*** Source data ***

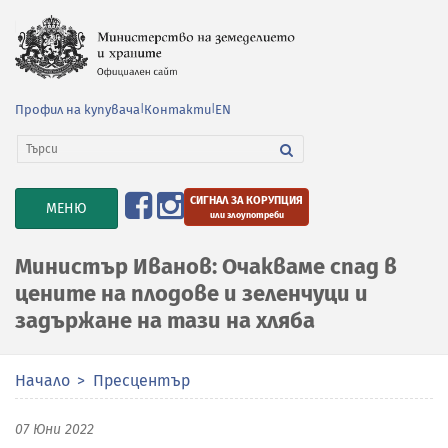
Профил на купувача
|
Контакти
|
EN
СИГНАЛ ЗА КОРУПЦИЯ
TOGGLE
МЕНЮ
или злоупотреби
NAVIGATION
Министър Иванов: Очакваме спад в
цените на плодове и зеленчуци и
задържане на тази на хляба
Начало
Пресцентър
07 Юни 2022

*** End of Source data ***

**Assignment**
The lines from the one holding "Министър Иванов: Очакваме спад в" to the end of the entries are to be repeated exactly, with both ends included and nothing else.

**Your solution**
Министър Иванов: Очакваме спад в
цените на плодове и зеленчуци и
задържане на тази на хляба
Начало
Пресцентър
07 Юни 2022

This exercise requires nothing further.